A silo is, by definition, an isolated component of an organization that doesn't interact with those around it in any meaningful way. This is the antithesis of collaboration, but its effects are even more insidious than the shutting down of effective conversation. To paraphrase Wittgenstein, in the modern economy, "The limits of data are the limits of my world."

Removing these limits is an essential step in maximizing the value of your data. In a world where 60% of organizations report over half of their data is considered "dark data," this is a huge challenge.

Why Do Silos Form?

There are a number of situations that drive the creation of a data silo, but the most common are:

■ Departments acting in isolation, hoarding data in pursuit of their own local optimizations.

■ Mergers and acquisitions, poorly stitching together two organizations with separate tools and systems.

■ Inter-departmental politics, driven by a pathological culture that doesn't favor collaboration (more on this later).

These are just a few of the many scenarios that drive the growth of data silos, but why are data silos so bad, and what do they have to do with collaboration?

The Traditional Arguments Against Data Silos

When writing about data silos and their associated impact, we almost always discuss things like server costs, wasteful licenses, a lack of economy of scale and more. These are very real, serious problems that are directly linked with the growth of silos, but the cost to collaboration is far more insidious.

The Hidden Impact to Collaboration

Collaboration requires a few things to really flourish:

■ Free movement of information between teams.

■ A culture of psychological safety, that won't punish people for surfacing their mistakes.

■ An environment free of the often political impulse to prioritize personal objectives over organizational outcomes.

Without all 3 of these components, honest collaboration is going to struggle. Silos directly attack point 1, free movement of information, and indirectly encourage the sorts of suboptimal behaviors that prevent the realization of 3, an environment free of political impulse. How does this happen?

The Impact to the Free Movement of Information

Silos are the obvious antithesis of the free movement of information.

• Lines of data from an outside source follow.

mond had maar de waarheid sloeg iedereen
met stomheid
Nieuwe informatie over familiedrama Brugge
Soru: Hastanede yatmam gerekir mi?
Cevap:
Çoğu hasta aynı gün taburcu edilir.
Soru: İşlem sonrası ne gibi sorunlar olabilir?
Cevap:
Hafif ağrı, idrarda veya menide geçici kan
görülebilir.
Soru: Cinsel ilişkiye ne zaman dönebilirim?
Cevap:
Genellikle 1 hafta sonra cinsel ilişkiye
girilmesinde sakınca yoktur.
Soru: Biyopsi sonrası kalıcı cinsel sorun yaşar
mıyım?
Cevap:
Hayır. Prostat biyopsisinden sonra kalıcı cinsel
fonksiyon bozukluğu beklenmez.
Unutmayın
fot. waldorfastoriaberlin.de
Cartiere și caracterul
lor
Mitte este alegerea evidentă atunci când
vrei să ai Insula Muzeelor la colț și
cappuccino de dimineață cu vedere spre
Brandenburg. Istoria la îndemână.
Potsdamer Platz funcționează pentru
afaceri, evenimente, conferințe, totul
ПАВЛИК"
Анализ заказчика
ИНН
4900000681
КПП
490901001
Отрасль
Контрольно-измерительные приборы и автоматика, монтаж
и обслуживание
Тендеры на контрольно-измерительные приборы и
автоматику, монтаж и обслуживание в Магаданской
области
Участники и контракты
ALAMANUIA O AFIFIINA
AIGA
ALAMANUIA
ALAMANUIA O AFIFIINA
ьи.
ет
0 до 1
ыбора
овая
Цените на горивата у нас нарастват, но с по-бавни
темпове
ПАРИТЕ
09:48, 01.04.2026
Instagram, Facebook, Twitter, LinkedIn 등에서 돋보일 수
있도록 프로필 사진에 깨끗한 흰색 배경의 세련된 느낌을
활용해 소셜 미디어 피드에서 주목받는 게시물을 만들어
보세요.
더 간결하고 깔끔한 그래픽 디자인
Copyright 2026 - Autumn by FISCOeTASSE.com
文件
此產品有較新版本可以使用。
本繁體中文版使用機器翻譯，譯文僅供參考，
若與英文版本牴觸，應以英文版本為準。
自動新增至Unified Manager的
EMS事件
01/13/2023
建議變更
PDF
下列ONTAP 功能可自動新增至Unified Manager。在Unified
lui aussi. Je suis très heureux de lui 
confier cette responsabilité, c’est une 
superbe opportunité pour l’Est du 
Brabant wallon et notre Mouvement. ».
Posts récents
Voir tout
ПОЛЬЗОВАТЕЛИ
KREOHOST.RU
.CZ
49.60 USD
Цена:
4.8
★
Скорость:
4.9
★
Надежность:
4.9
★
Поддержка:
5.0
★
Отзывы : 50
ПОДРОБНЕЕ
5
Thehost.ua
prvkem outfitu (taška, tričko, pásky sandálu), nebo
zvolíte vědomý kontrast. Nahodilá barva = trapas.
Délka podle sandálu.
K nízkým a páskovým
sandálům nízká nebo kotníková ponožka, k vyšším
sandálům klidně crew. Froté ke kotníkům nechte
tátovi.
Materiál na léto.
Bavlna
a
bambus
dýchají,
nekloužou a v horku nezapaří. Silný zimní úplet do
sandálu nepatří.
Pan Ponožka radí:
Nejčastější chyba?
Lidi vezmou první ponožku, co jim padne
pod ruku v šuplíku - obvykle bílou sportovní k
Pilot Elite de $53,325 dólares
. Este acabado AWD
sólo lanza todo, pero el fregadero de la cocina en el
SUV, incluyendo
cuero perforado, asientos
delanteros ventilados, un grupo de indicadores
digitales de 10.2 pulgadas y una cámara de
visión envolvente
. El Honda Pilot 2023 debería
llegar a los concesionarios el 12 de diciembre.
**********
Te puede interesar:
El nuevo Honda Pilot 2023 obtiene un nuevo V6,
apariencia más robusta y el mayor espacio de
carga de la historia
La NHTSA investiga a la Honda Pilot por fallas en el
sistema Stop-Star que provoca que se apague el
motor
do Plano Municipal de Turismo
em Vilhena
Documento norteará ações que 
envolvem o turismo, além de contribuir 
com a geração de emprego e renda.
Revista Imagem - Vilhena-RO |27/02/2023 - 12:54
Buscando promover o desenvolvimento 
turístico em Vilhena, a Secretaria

This is often driven by a technological barrier. For example, a large volume of valuable information is stored in an unparseable format, or is held in a legacy database without an easy querying mechanism, but it's also a collaboration barrier.

Teams develop habits. If they grow accustomed to their own data, in their own infrastructure, with all of the flexibility and freedom that entails, the idea of sharing, or indeed the idea of using another data format that is managed by another team, will require a lot more effort for initially small gains. As this vicious circle repeats, teams become more tribal, more entrenched in their own processes and techniques.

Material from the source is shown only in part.